Vu la requête sommaire et le mémoire ampliatif présentés par la société "Lilly France", dont le siège social est 203 bureaux de la Colline, 92213 Saint-Cloud Cedex, représentée par son président-directeur général ; ils ont été enregistrés au greffe de la cour les 14 avril 1989 et 3 juillet 1989 ; la société "Lilly France" demande à la cour ;
1°) d'annuler le jugement n° 71790/3 du 24 janvier 1989 par lequel le tribunal administratif de Paris a rejeté sa demande en réduction des compléments d'impôt sur les sociétés auxquels elle a été assujettie au titre des années 1977, 1978 et 1980 ;
2°) de lui accorder la réduction demandée ;
Vu les autres pièces du dossier ;
Vu le code général des impôts ;
Vu le code des tribunaux administratifs et des cours administratives d'appel ;
Vu la loi n° 87-1127 du 31 décembre 1987 ;
Après avoir entendu au cours de l'audience publique du 21 mars 1991 :
- le rapport de M. Geneste, conseiller,
- et les conclusions de M. Bernault, commis-saire du gouvernement ;
Considérant qu'aux termes de l'article 38 du code général des impôts : "3° ... Les stocks sont évalués au prix de revient ou au cours du jour de la clôture de l'exercice si ce cours est inférieur au prix de revient" ; qu'aux termes de l'article 38 nonies de l'annexe III au même code, dans sa rédaction applicable en l'espèce : "Les ... produits en stock au jour de l'inventaire sont évalués pour leur coût réel.
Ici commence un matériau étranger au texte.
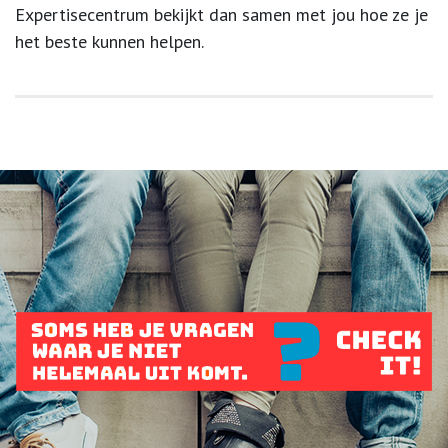
Expertisecentrum bekijkt dan samen met jou hoe ze je
het beste kunnen helpen.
Le coût réel est constitué ... pour les produits semi-ouvrés, les produits finis ..., par le coût d'achat des matières utilisées, augmenté de toutes les charges directes ou indirectes de production" ;
Considérant que, par une convention qui a pris effet le 1er janvier 1970, la société "Eli Lilly Genève" a accordé à la société "Eli Lilly France", d'une part, le droit de fabriquer, d'utiliser et de commercialiser en France des produits mettant en oeuvre un savoir-faire ou des brevets acquis ou détenus par leur société-mère et, d'autre part, le droit d'usage de diverses marques ; qu'en contrepartie des droits ainsi acquis, la société "Eli Lilly France" s'est engagée à verser à la société "Eli Lilly Genève", dans les trente jours suivant l'expiration de chaque trimestre, une redevance égale à 5 % du montant des ventes nettes réalisées au cours du trimestre, soit, selon les termes de la convention, du montant des recettes diminué de ceux des rabais consentis et des impôts assis sur les ventes ;
Considérant qu'il résulte des stipulations susanalysées que le fait générateur des redevances versées est la commercialisation des produits ; que, dès lors, et alors même qu'elles constituent la contrepartie du droit d'exploiter le savoir-faire, les brevets et les marques mentionnés ci-dessus, ces redevances présentent le caractère de charges d'exploitation nées au cours de l'exercice de réalisation des ventes et ne constituent pas une charge de production concourant à la détermination du coût réel des stocks existant à la clôture des exercices antérieurs aux ventes ; qu'ainsi, l'administration n'était pas en droit d'en retenir le montant pour déterminer la valeur de ces stocks ;
Considérant qu'il résulte de ce qui précède que la société requérante, venant aux droits de la société "Eli Lilly France", est fondée à soutenir que c'est à tort que, par le jugement attaqué, le tribunal administratif a rejeté sa demande en réduction des impositions litigieuses ;
Article 1er : Le jugement du tribunal administratif de Paris en date du 24 janvier 1989 est annulé.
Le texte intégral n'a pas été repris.